#### Exercise
Write out every entry below exactly as it appears. Pictures do not belong in the copy.
BEGIN
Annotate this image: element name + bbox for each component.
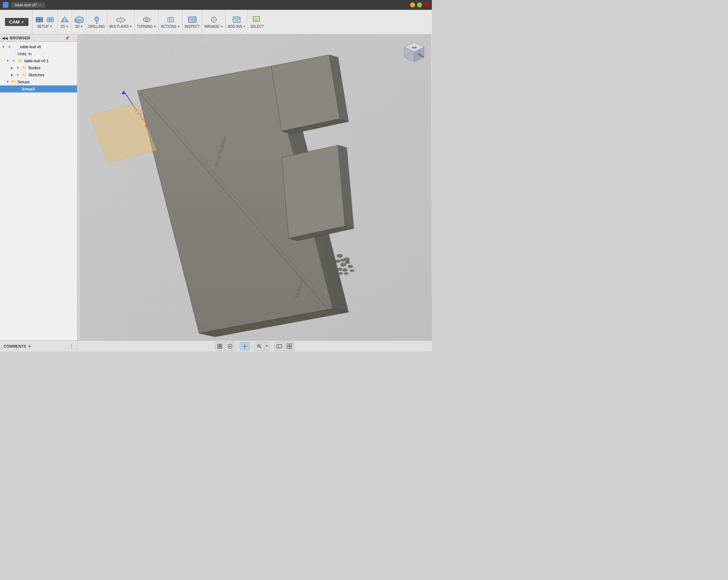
browser-header: ◀◀ BROWSER 📌 ⋮: [0, 34, 77, 42]
svg-marker-36: [282, 145, 345, 238]
view-cube[interactable]: TOP RIGHT: [400, 38, 428, 66]
setup-icon-1[interactable]: [34, 15, 44, 24]
tree-arrow-root: ▼: [1, 45, 6, 49]
tree-item-units[interactable]: 📄 Units: in: [0, 50, 77, 57]
tree-label-bodies: Bodies: [28, 66, 40, 70]
toolbar-inspect[interactable]: INSPECT: [183, 10, 202, 34]
cam-button[interactable]: CAM ▼: [5, 18, 28, 26]
toolbar-manage[interactable]: MANAGE ▼: [202, 10, 225, 34]
manage-icon[interactable]: [209, 15, 219, 24]
svg-rect-63: [220, 344, 222, 346]
display-mode-button[interactable]: [275, 342, 285, 350]
setup-dropdown-arrow: ▼: [50, 25, 52, 28]
tree-arrow-sketches: ▶: [10, 73, 14, 77]
svg-marker-33: [271, 55, 340, 131]
grid-view-button[interactable]: [285, 342, 294, 350]
svg-point-67: [229, 346, 231, 347]
svg-rect-75: [287, 344, 289, 346]
svg-rect-73: [277, 344, 282, 348]
close-button[interactable]: [424, 2, 429, 7]
tree-item-setups[interactable]: ▼ 📁 Setups: [0, 78, 77, 85]
tree-label-setups: Setups: [18, 80, 30, 84]
minimize-button[interactable]: [410, 2, 415, 7]
doc-icon-root: 📄: [13, 44, 19, 50]
browser-collapse-button[interactable]: ◀◀: [2, 36, 8, 40]
svg-text:⚙: ⚙: [236, 19, 238, 22]
eye-icon-bodies[interactable]: 👁: [15, 65, 21, 71]
cam-label: CAM: [9, 19, 20, 25]
2d-label: 2D ▼: [60, 25, 69, 28]
tree-item-setup3[interactable]: ⚙ Setup3: [0, 85, 77, 92]
tab-close-button[interactable]: ×: [39, 3, 41, 7]
2d-icon[interactable]: [60, 15, 70, 24]
toolbar-turning[interactable]: TURNING ▼: [135, 10, 159, 34]
tree-item-root[interactable]: ▼ 👁 📄 table-leaf v6: [0, 43, 77, 50]
select-icon[interactable]: [252, 15, 262, 24]
toolbar-select[interactable]: SELECT: [248, 10, 266, 34]
multiaxis-icon[interactable]: [116, 15, 126, 24]
svg-point-43: [336, 260, 340, 263]
cam-menu[interactable]: CAM ▼: [1, 10, 32, 34]
setup-label: SETUP ▼: [37, 25, 52, 28]
display-btn-group: [274, 342, 295, 351]
addins-icon[interactable]: ⚙: [232, 15, 242, 24]
control-separator-3: [272, 343, 272, 350]
document-tab[interactable]: table-leaf v6* ×: [11, 2, 45, 8]
main-toolbar: CAM ▼ SETUP ▼ 2D ▼: [0, 10, 432, 34]
units-icon: 📄: [11, 51, 17, 57]
tab-title: table-leaf v6*: [15, 3, 37, 7]
tree-label-root: table-leaf v6: [20, 45, 41, 49]
tree-label-component: table-leaf v6:1: [24, 59, 49, 63]
tree-item-bodies[interactable]: ▶ 👁 📁 Bodies: [0, 64, 77, 71]
toolbar-2d[interactable]: 2D ▼: [58, 10, 72, 34]
toolbar-setup[interactable]: SETUP ▼: [32, 10, 58, 34]
3d-icon[interactable]: [74, 15, 84, 24]
actions-dropdown-arrow: ▼: [177, 25, 180, 28]
svg-point-42: [348, 265, 353, 268]
comments-label: COMMENTS: [4, 344, 26, 348]
inspect-icon[interactable]: [187, 15, 197, 24]
sidebar: ◀◀ BROWSER 📌 ⋮ ▼ 👁 📄 table-leaf v6 📄 Uni…: [0, 34, 77, 340]
svg-rect-62: [218, 344, 219, 346]
svg-point-50: [339, 272, 343, 275]
zoom-extents-button[interactable]: [255, 342, 264, 350]
drilling-label: DRILLING: [89, 25, 105, 28]
main-content: ◀◀ BROWSER 📌 ⋮ ▼ 👁 📄 table-leaf v6 📄 Uni…: [0, 34, 432, 340]
eye-icon-component[interactable]: 👁: [11, 58, 17, 64]
comments-resize-handle[interactable]: ⋮: [69, 344, 74, 349]
setup-icon-2[interactable]: [45, 15, 55, 24]
home-view-button[interactable]: [225, 342, 235, 350]
toolbar-addins[interactable]: ⚙ ADD-INS ▼: [225, 10, 248, 34]
drilling-icon[interactable]: [92, 15, 102, 24]
tree-item-sketches[interactable]: ▶ 👁 📁 Sketches: [0, 71, 77, 78]
browser-tree: ▼ 👁 📄 table-leaf v6 📄 Units: in ▼ 👁 📁 ta…: [0, 42, 77, 340]
svg-line-70: [260, 347, 261, 348]
turning-dropdown-arrow: ▼: [154, 25, 157, 28]
turning-icon[interactable]: [142, 15, 152, 24]
folder-icon-setups: 📁: [11, 79, 17, 85]
toolbar-actions[interactable]: G1 ACTIONS ▼: [159, 10, 182, 34]
toolbar-multiaxis[interactable]: MULTI-AXIS ▼: [107, 10, 135, 34]
svg-point-12: [145, 18, 148, 22]
browser-resize-handle[interactable]: ⋮: [71, 36, 75, 40]
svg-point-44: [343, 269, 347, 271]
maximize-button[interactable]: [417, 2, 422, 7]
multiaxis-label: MULTI-AXIS ▼: [109, 25, 132, 28]
svg-rect-77: [287, 347, 289, 349]
select-label: SELECT: [250, 25, 264, 28]
fit-all-button[interactable]: [215, 342, 225, 350]
eye-icon-sketches[interactable]: 👁: [15, 72, 21, 78]
toolbar-drilling[interactable]: DRILLING: [87, 10, 107, 34]
manage-label: MANAGE ▼: [204, 25, 223, 28]
svg-rect-78: [290, 347, 292, 349]
pan-button[interactable]: [240, 342, 250, 350]
tree-item-component[interactable]: ▼ 👁 📁 table-leaf v6:1: [0, 57, 77, 64]
3d-viewport[interactable]: Join us for dinner Eat with us: [79, 34, 432, 340]
zoom-dropdown-button[interactable]: ▼: [264, 342, 269, 350]
browser-pin-button[interactable]: 📌: [65, 36, 69, 40]
toolbar-3d[interactable]: 3D ▼: [72, 10, 87, 34]
eye-icon-root[interactable]: 👁: [7, 44, 12, 50]
actions-icon[interactable]: G1: [166, 15, 175, 24]
tree-arrow-bodies: ▶: [10, 66, 14, 70]
add-comment-button[interactable]: +: [28, 343, 31, 349]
END
#### Result for this exercise
Annotate this image: element name + bbox for each component.
browser-header: ◀◀ BROWSER 📌 ⋮: [0, 34, 77, 42]
svg-marker-36: [282, 145, 345, 238]
view-cube[interactable]: TOP RIGHT: [400, 38, 428, 66]
setup-icon-1[interactable]: [34, 15, 44, 24]
tree-arrow-root: ▼: [1, 45, 6, 49]
tree-item-units[interactable]: 📄 Units: in: [0, 50, 77, 57]
tree-label-bodies: Bodies: [28, 66, 40, 70]
toolbar-inspect[interactable]: INSPECT: [183, 10, 202, 34]
cam-button[interactable]: CAM ▼: [5, 18, 28, 26]
toolbar-manage[interactable]: MANAGE ▼: [202, 10, 225, 34]
manage-icon[interactable]: [209, 15, 219, 24]
svg-rect-63: [220, 344, 222, 346]
display-mode-button[interactable]: [275, 342, 285, 350]
setup-dropdown-arrow: ▼: [50, 25, 52, 28]
tree-arrow-sketches: ▶: [10, 73, 14, 77]
svg-marker-33: [271, 55, 340, 131]
grid-view-button[interactable]: [285, 342, 294, 350]
svg-point-67: [229, 346, 231, 347]
svg-rect-75: [287, 344, 289, 346]
svg-rect-73: [277, 344, 282, 348]
close-button[interactable]: [424, 2, 429, 7]
tree-item-setups[interactable]: ▼ 📁 Setups: [0, 78, 77, 85]
tree-label-setups: Setups: [18, 80, 30, 84]
minimize-button[interactable]: [410, 2, 415, 7]
doc-icon-root: 📄: [13, 44, 19, 50]
browser-collapse-button[interactable]: ◀◀: [2, 36, 8, 40]
svg-text:⚙: ⚙: [236, 19, 238, 22]
eye-icon-bodies[interactable]: 👁: [15, 65, 21, 71]
cam-label: CAM: [9, 19, 20, 25]
2d-label: 2D ▼: [60, 25, 69, 28]
tree-item-setup3[interactable]: ⚙ Setup3: [0, 85, 77, 92]
tab-close-button[interactable]: ×: [39, 3, 41, 7]
2d-icon[interactable]: [60, 15, 70, 24]
toolbar-turning[interactable]: TURNING ▼: [135, 10, 159, 34]
tree-item-root[interactable]: ▼ 👁 📄 table-leaf v6: [0, 43, 77, 50]
select-icon[interactable]: [252, 15, 262, 24]
toolbar-select[interactable]: SELECT: [248, 10, 266, 34]
multiaxis-icon[interactable]: [116, 15, 126, 24]
svg-point-43: [336, 260, 340, 263]
cam-menu[interactable]: CAM ▼: [1, 10, 32, 34]
setup-label: SETUP ▼: [37, 25, 52, 28]
display-btn-group: [274, 342, 295, 351]
addins-icon[interactable]: ⚙: [232, 15, 242, 24]
control-separator-3: [272, 343, 272, 350]
document-tab[interactable]: table-leaf v6* ×: [11, 2, 45, 8]
main-toolbar: CAM ▼ SETUP ▼ 2D ▼: [0, 10, 432, 34]
units-icon: 📄: [11, 51, 17, 57]
tab-title: table-leaf v6*: [15, 3, 37, 7]
tree-label-root: table-leaf v6: [20, 45, 41, 49]
tree-label-component: table-leaf v6:1: [24, 59, 49, 63]
tree-item-bodies[interactable]: ▶ 👁 📁 Bodies: [0, 64, 77, 71]
toolbar-2d[interactable]: 2D ▼: [58, 10, 72, 34]
toolbar-setup[interactable]: SETUP ▼: [32, 10, 58, 34]
3d-icon[interactable]: [74, 15, 84, 24]
actions-dropdown-arrow: ▼: [177, 25, 180, 28]
svg-point-42: [348, 265, 353, 268]
comments-label: COMMENTS: [4, 344, 26, 348]
inspect-icon[interactable]: [187, 15, 197, 24]
sidebar: ◀◀ BROWSER 📌 ⋮ ▼ 👁 📄 table-leaf v6 📄 Uni…: [0, 34, 77, 340]
svg-rect-62: [218, 344, 219, 346]
svg-point-50: [339, 272, 343, 275]
zoom-extents-button[interactable]: [255, 342, 264, 350]
drilling-label: DRILLING: [89, 25, 105, 28]
main-content: ◀◀ BROWSER 📌 ⋮ ▼ 👁 📄 table-leaf v6 📄 Uni…: [0, 34, 432, 340]
eye-icon-component[interactable]: 👁: [11, 58, 17, 64]
comments-resize-handle[interactable]: ⋮: [69, 344, 74, 349]
setup-icon-2[interactable]: [45, 15, 55, 24]
home-view-button[interactable]: [225, 342, 235, 350]
toolbar-addins[interactable]: ⚙ ADD-INS ▼: [225, 10, 248, 34]
drilling-icon[interactable]: [92, 15, 102, 24]
tree-item-sketches[interactable]: ▶ 👁 📁 Sketches: [0, 71, 77, 78]
browser-tree: ▼ 👁 📄 table-leaf v6 📄 Units: in ▼ 👁 📁 ta…: [0, 42, 77, 340]
svg-line-70: [260, 347, 261, 348]
turning-dropdown-arrow: ▼: [154, 25, 157, 28]
turning-icon[interactable]: [142, 15, 152, 24]
folder-icon-setups: 📁: [11, 79, 17, 85]
toolbar-actions[interactable]: G1 ACTIONS ▼: [159, 10, 182, 34]
toolbar-multiaxis[interactable]: MULTI-AXIS ▼: [107, 10, 135, 34]
svg-point-12: [145, 18, 148, 22]
browser-resize-handle[interactable]: ⋮: [71, 36, 75, 40]
svg-point-44: [343, 269, 347, 271]
maximize-button[interactable]: [417, 2, 422, 7]
multiaxis-label: MULTI-AXIS ▼: [109, 25, 132, 28]
svg-rect-77: [287, 347, 289, 349]
select-label: SELECT: [250, 25, 264, 28]
fit-all-button[interactable]: [215, 342, 225, 350]
eye-icon-sketches[interactable]: 👁: [15, 72, 21, 78]
toolbar-drilling[interactable]: DRILLING: [87, 10, 107, 34]
manage-label: MANAGE ▼: [204, 25, 223, 28]
svg-rect-78: [290, 347, 292, 349]
pan-button[interactable]: [240, 342, 250, 350]
tree-item-component[interactable]: ▼ 👁 📁 table-leaf v6:1: [0, 57, 77, 64]
3d-viewport[interactable]: Join us for dinner Eat with us: [79, 34, 432, 340]
zoom-dropdown-button[interactable]: ▼: [264, 342, 269, 350]
browser-pin-button[interactable]: 📌: [65, 36, 69, 40]
toolbar-3d[interactable]: 3D ▼: [72, 10, 87, 34]
eye-icon-root[interactable]: 👁: [7, 44, 12, 50]
actions-icon[interactable]: G1: [166, 15, 175, 24]
tree-arrow-bodies: ▶: [10, 66, 14, 70]
add-comment-button[interactable]: +: [28, 343, 31, 349]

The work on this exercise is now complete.